It is clear from conversations with a broad range of market participants that inherent latency is a problem for active market participants on current FX trading systems. These systems may be slowed down because of consequences of architectural decisions they are locked into such as regional synchronization, time slicing, or inefficient trading protocols.
Regionally-synchronized systems were designed for markets where the bulk of activity was being transacted in one location at a time, and response times needed to meet the needs of manual traders who were insensitive to price/time priority. Venues that run geographically distributed 'books' are typically designed to look at the book closest to the user first to fill the order and then submit it to other centres if it cannot be filled locally. This design may produce a latency characteristic with a fat tail as it necessitates a timeconsuming synchronization process to make sure the books do not get out of step with each other. It is also more difficult for regionally-synchronized systems to honor price/time priority and ensure orders are filled at the best available rates, particularly in cases where the price maker and taker are not in the same region. As an increasing amount of flow is now transacted between centres via algorithmic trading tools, the inefficiencies of this design are increasingly evident.
Limitations of regional synchronization may be:
- reduced opportunity to match against an entire order pool, which reduces liquidity
- high and unpredictable latency because of the complexity inherent in synchronization, which increases risk
(See fig 1 & 2)
- price/time priority violations of orders and cancellations, which limits fairness
Best practice is moving to centralized architectures which perform better because they fairly honor price/time priority, are more predictable because of a thinner latency tail and are less costly to operate.

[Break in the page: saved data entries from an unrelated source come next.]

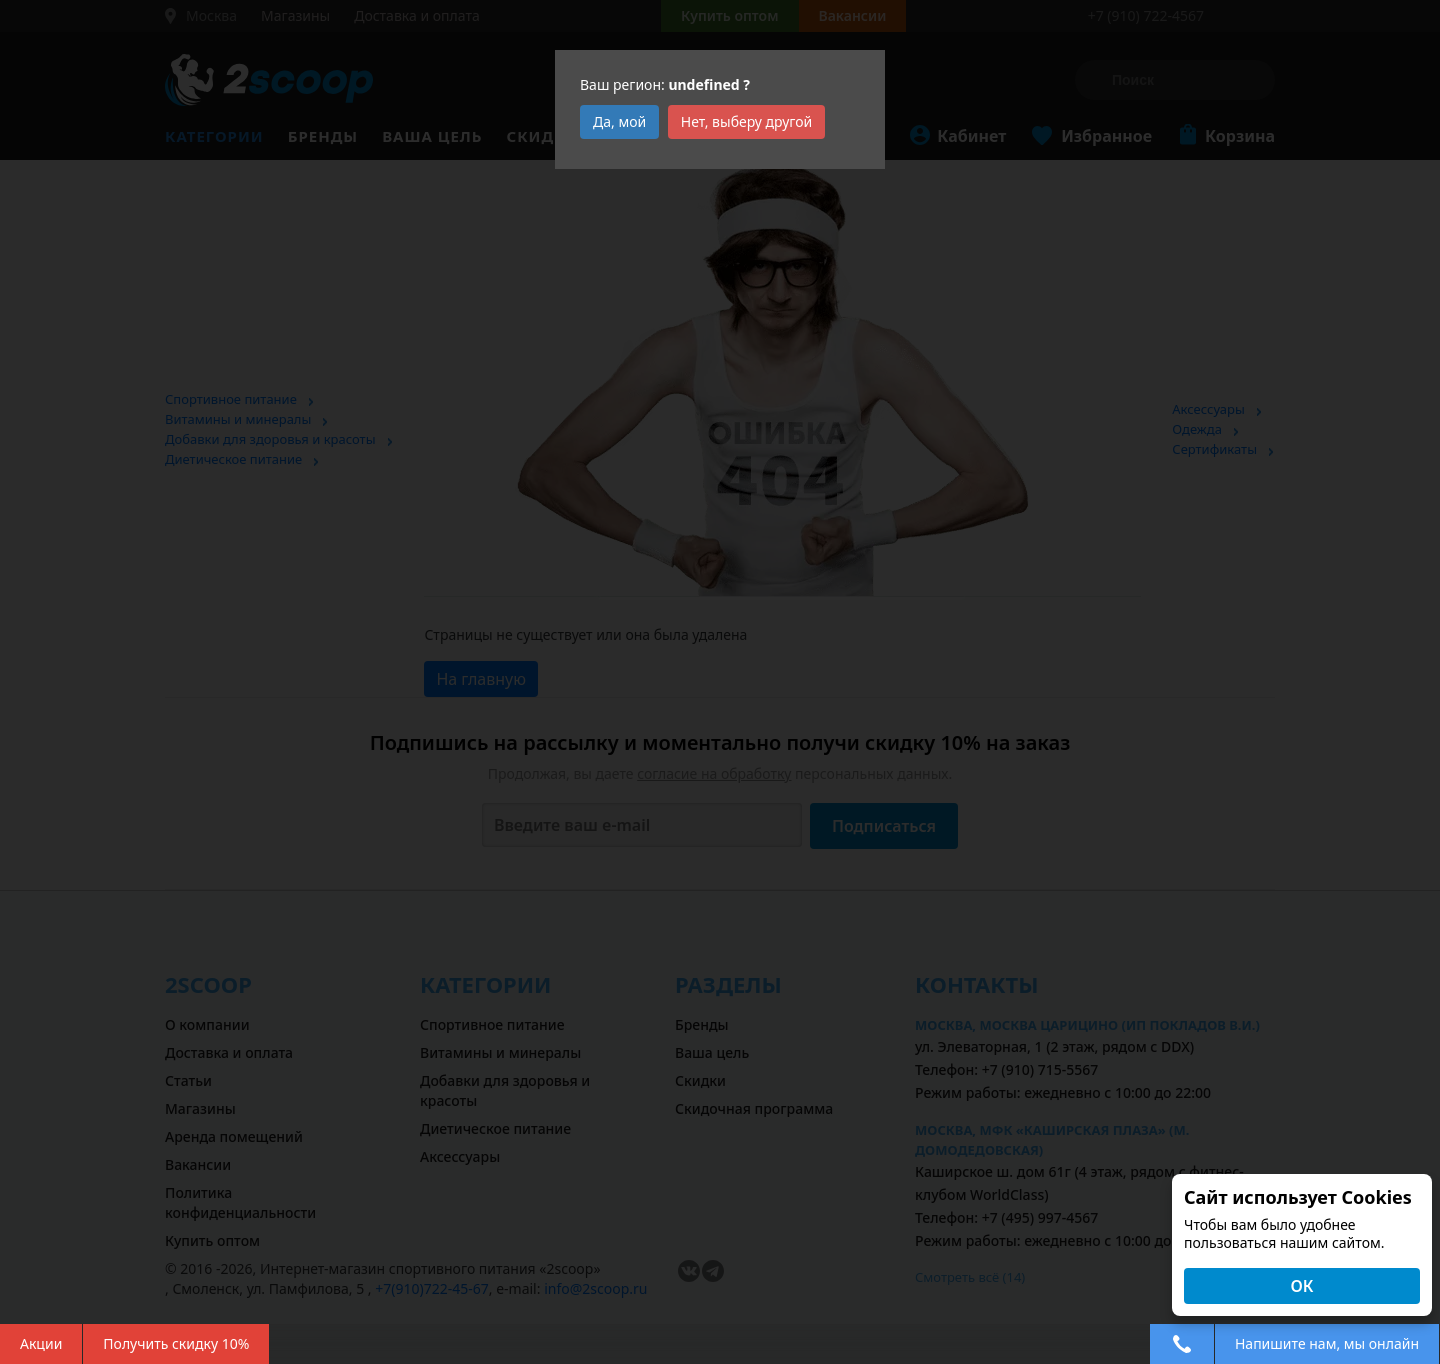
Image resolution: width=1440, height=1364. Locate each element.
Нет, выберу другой (747, 121)
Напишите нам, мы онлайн (1327, 1343)
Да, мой (619, 121)
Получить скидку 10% (176, 1343)
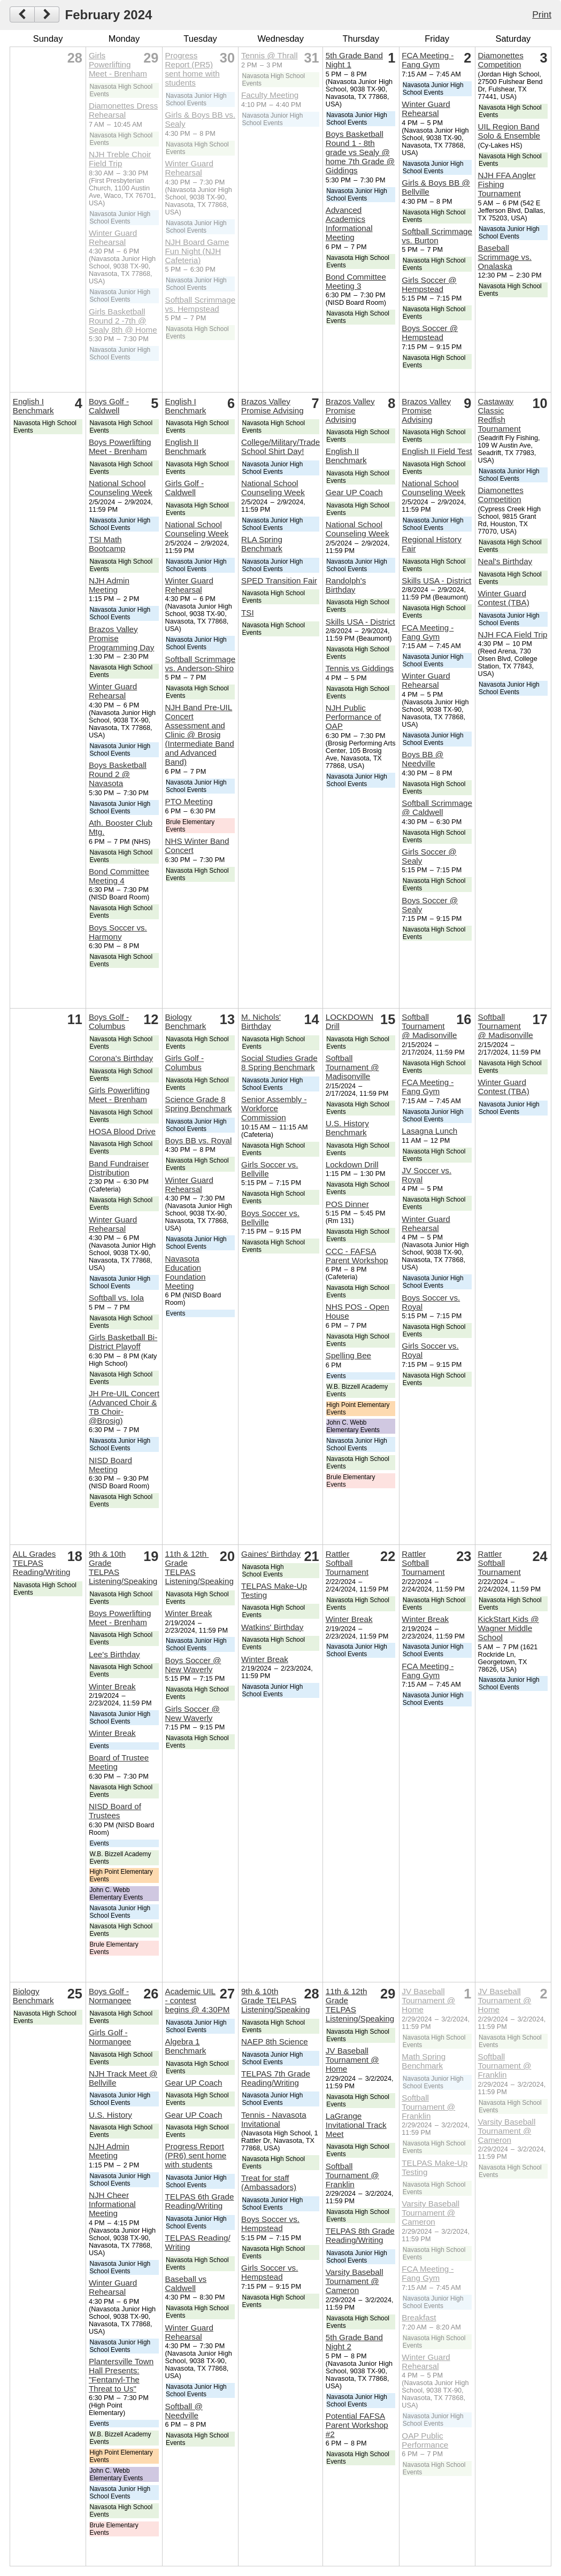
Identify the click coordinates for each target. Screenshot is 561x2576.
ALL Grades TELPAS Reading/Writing (42, 1563)
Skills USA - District (360, 621)
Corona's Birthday (121, 1058)
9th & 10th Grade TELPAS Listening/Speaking (275, 2000)
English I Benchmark (33, 406)
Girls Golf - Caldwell (184, 488)
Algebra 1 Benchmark (185, 2046)
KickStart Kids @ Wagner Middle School (508, 1628)
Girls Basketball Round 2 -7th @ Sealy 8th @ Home (123, 320)
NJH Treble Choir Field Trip (120, 159)
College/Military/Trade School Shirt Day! (280, 446)
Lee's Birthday (114, 1654)
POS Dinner (347, 1204)
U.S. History (110, 2114)
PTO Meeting (189, 801)
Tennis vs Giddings (360, 668)
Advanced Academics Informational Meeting (349, 223)
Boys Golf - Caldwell (109, 406)
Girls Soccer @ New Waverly (192, 1713)
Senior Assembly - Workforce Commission (273, 1108)
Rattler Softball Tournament (347, 1563)
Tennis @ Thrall (269, 55)
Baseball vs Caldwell (186, 2283)
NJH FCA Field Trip (513, 634)
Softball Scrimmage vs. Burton (437, 236)
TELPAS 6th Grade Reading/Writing (199, 2201)
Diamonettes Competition (501, 60)
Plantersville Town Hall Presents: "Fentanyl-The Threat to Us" (121, 2375)
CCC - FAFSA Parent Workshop (357, 1256)
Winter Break (112, 1686)
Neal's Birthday (505, 561)
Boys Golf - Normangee (110, 1996)
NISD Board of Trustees (115, 1811)
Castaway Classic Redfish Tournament (499, 415)
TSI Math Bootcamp (107, 544)
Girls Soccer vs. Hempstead (269, 2272)
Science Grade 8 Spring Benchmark (198, 1104)
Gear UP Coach (354, 492)
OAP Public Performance (425, 2440)
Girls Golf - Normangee (110, 2037)
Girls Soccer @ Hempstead (429, 284)
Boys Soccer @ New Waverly (193, 1665)
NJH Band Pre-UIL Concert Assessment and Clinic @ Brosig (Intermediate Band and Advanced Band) (199, 734)
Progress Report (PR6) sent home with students (196, 2155)
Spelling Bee (348, 1355)
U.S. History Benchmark (347, 1128)
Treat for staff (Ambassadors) (268, 2182)
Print (541, 14)
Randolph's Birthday (346, 585)
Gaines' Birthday (271, 1553)
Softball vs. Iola (116, 1297)
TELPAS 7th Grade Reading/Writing (275, 2078)
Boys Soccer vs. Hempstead (270, 2223)
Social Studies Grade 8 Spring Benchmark (279, 1063)
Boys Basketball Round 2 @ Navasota (118, 774)
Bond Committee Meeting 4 (119, 876)
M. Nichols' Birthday (261, 1021)
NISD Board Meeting (110, 1465)
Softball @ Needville (184, 2411)
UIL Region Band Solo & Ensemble (509, 131)
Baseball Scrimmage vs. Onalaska (505, 257)
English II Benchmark (185, 446)
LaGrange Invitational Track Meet (356, 2125)
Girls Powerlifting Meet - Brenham (118, 64)
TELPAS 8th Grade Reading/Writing (360, 2235)
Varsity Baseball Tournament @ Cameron (354, 2281)
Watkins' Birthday (272, 1627)
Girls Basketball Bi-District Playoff (123, 1342)
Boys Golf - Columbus (109, 1021)
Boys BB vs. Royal (198, 1140)
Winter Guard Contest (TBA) (503, 598)
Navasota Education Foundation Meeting (185, 1272)
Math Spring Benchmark (423, 2061)
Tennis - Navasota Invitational (273, 2119)
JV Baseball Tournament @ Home (352, 2059)
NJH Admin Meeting (109, 585)
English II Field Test (437, 451)
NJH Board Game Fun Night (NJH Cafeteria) (197, 251)
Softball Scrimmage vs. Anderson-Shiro (200, 664)
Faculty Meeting (269, 94)
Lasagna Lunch (429, 1130)
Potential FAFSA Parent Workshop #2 (357, 2425)
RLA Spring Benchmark (261, 544)
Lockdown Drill (352, 1164)
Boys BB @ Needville (422, 759)
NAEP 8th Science (274, 2041)
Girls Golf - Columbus (184, 1063)
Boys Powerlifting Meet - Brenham (120, 446)
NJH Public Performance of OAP (353, 716)
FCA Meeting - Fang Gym (428, 60)
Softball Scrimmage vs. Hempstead (200, 304)
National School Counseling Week (120, 488)
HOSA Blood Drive (122, 1131)
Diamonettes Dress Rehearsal (123, 110)
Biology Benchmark (185, 1021)
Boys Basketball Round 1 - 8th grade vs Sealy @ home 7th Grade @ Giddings (360, 152)
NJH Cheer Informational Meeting (112, 2204)
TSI (247, 612)
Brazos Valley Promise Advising (272, 406)
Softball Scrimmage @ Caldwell (437, 807)
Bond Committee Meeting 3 (356, 281)
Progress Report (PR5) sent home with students (192, 69)
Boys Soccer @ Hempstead (430, 333)
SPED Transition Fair (279, 580)
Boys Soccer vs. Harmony (118, 932)
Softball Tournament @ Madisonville (352, 1067)
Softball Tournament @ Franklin (352, 2175)
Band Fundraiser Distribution (119, 1168)
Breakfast (419, 2317)
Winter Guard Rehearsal (113, 237)
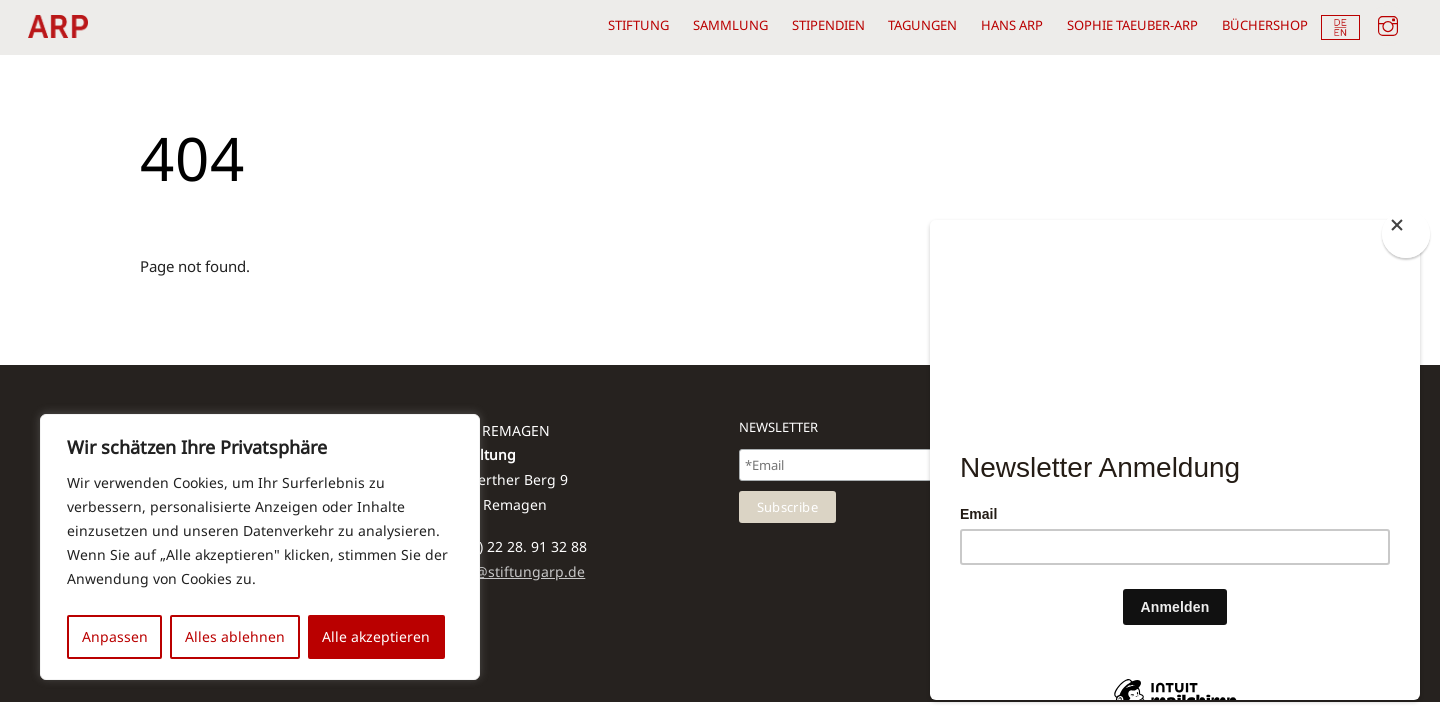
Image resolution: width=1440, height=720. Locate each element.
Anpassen (115, 636)
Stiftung (638, 25)
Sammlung (730, 25)
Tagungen (922, 25)
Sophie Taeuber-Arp (1132, 25)
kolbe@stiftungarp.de (512, 572)
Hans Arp (1012, 25)
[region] (260, 547)
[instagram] (1388, 23)
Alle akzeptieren (376, 636)
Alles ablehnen (235, 636)
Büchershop (1265, 25)
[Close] (1406, 234)
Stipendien (828, 25)
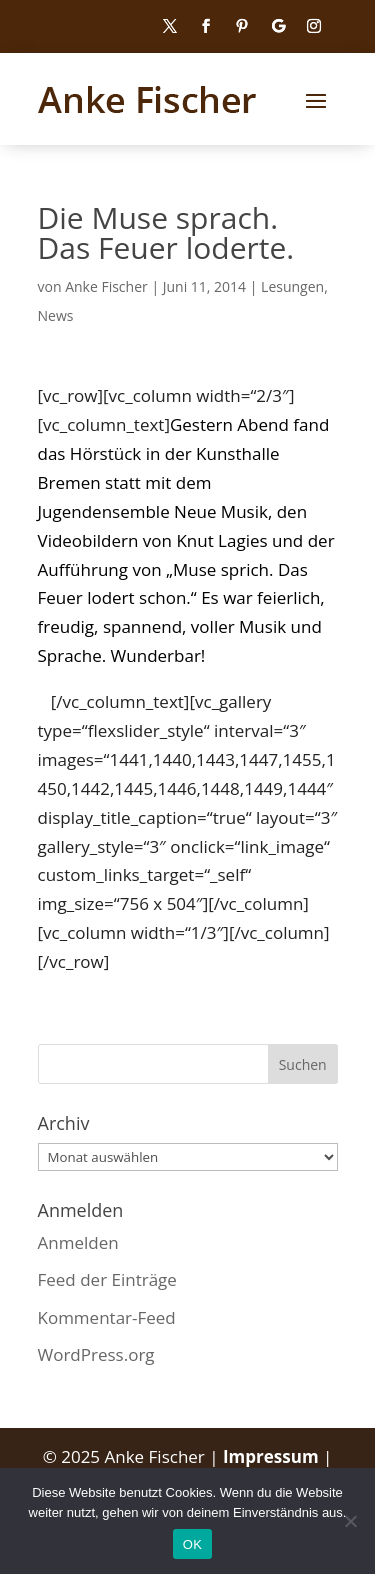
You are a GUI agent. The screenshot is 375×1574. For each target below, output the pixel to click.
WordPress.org (96, 1354)
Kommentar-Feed (107, 1317)
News (56, 315)
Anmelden (78, 1242)
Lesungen (292, 286)
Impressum (273, 1456)
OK (192, 1544)
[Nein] (350, 1521)
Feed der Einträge (107, 1279)
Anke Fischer (106, 286)
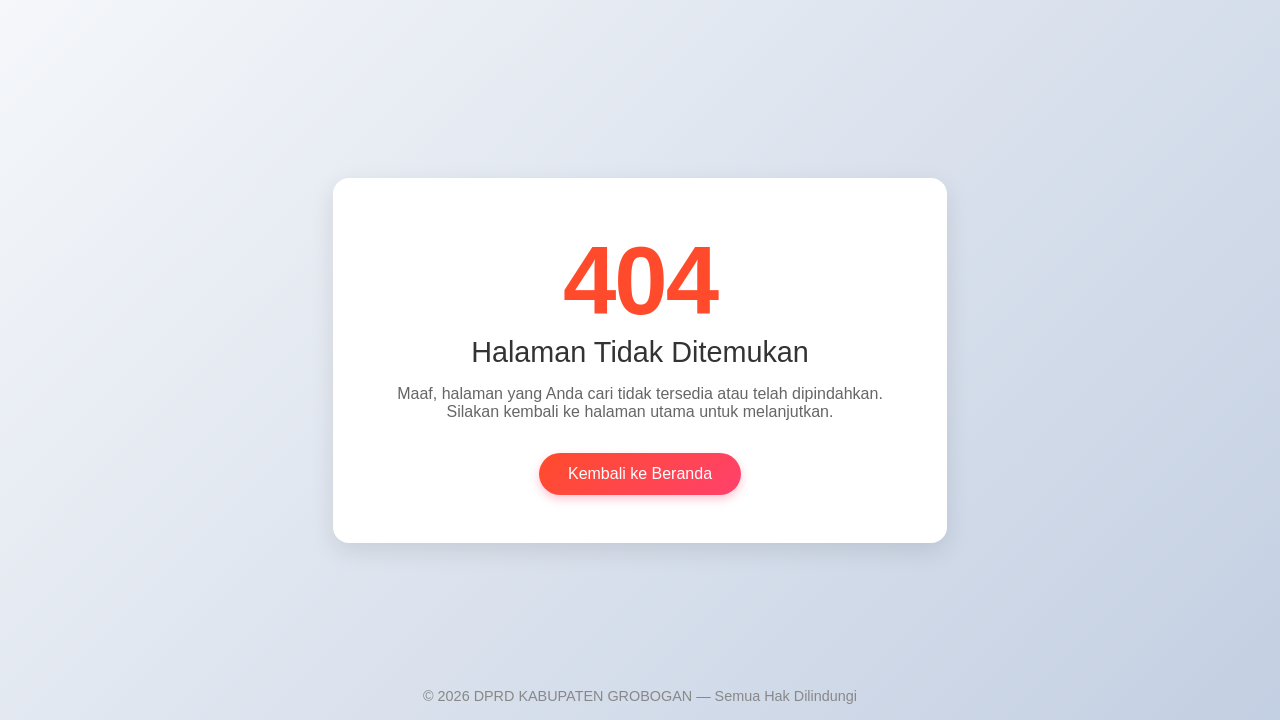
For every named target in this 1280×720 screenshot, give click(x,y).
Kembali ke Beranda (640, 479)
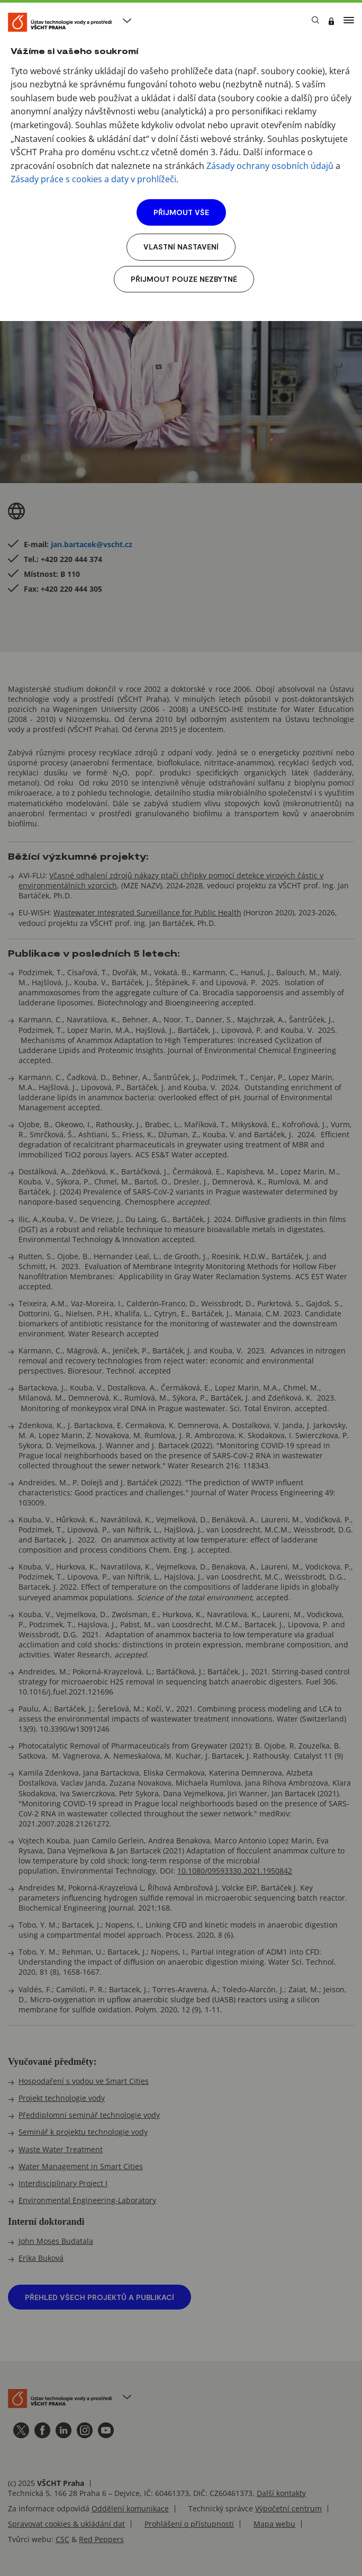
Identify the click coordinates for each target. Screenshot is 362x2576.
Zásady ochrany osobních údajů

Timeslicing architectures wait a pre-set time between matching cycles and match all orders received during that interval rather than matching them on a continuous basis. If an order arrives at the beginning of the cycle, it will take the maximum timeslice time to match, during which period the market may have moved. Timeslicing architectures will have higher fill on take out (FOTO) times as a result. In addition, timeslicing architectures have higher and less predictable market data distribution times because they cannot publish information until the timeslice has been completed. A preferable solution is where orders and market data are handled in real time, which reduces latency and provides a more accurate representation of the current state of the market. Timeslicing has the potential to create gaming opportunities for those market participants who understand that they can submit orders at the end of the timeslice, cancel them quickly, yet have them persist in the market data feed until the next timeslice. In order to combat this, it may be necessary to build preventative measures into these systems to make them less predictable, at the expense of further fattening the latency tail.
Efficiency of Trading Protocol
The design of the trading protocol itself varies from venue to venue and can have a profound impact on latency. The parties communicating need to agree what language they are speaking, what information they need to exchange, and the order in which it is communicated. Market participants generally have a variety of options to consider such as proprietary APIs, XML, or FIX messaging, which result in trade-offs between speed, cost of implementation, reliability and flexibility. In addition to differences inherent between the various technologies, there can also be big differences between implementations in the amount of data they need to transfer and the number of times they need to communicate to effect a transaction. Regardless of whether the connections
are made directly, or with the help of a vendor, the underlying protocol can significantly impact trading latency. As an example, consider the simple requirement of cancelling an order. Some protocols are architected where the trader uses a unique order-ID generated by the venue to cancel an order, whereas other protocols are architected to use the trader's own order-ID to process the cancel. The former scenario adds both the processing time to generate the unique order ID and a round trip communication time to the time to cancel (TTC), which meaningfully adds to the risk of placing passive orders in those venues.
Credit checking reduces credit and operational risk for counterparties at the expense of additional processing time. In a low frequency trading world, it was sufficient to monitor credit a few times during the day with a manual process. However with the growing popularity of high frequency algorithmic trading, the market now requires that venues ensure they only produce trades which are appropriately credit approved. The good news is that participants can now get the inherent benefits that credit checking provides, by reducing operational risk with a minimal impact on latency when the credit checking is managed efficiently by the venue. Credit intermediaries that choose these platforms can avoid the awkward position of having to break trades if credit is later found to be insufficient. Market participants should be cognizant of the credit-checking mechanism of the venues they choose and understand that differences can exist between them. They should evaluate the operational risk of using a platform that does not perform a credit check at all or performs one only after counterparties are notified that they have dealt.
In addition to the underlying software architecture, the age and robustness of the trading infrastructure may play a part in latency. Trading platforms need to maintain up-to-date infrastructures to continuously reduce latency and should have the organizational capability to maintain their investments in technology to improve performance. Likewise, market participants should also make sure they have sufficient capacity to take advantage of industry advances and ensure sufficient performance to handle the trading strategies they are deploying.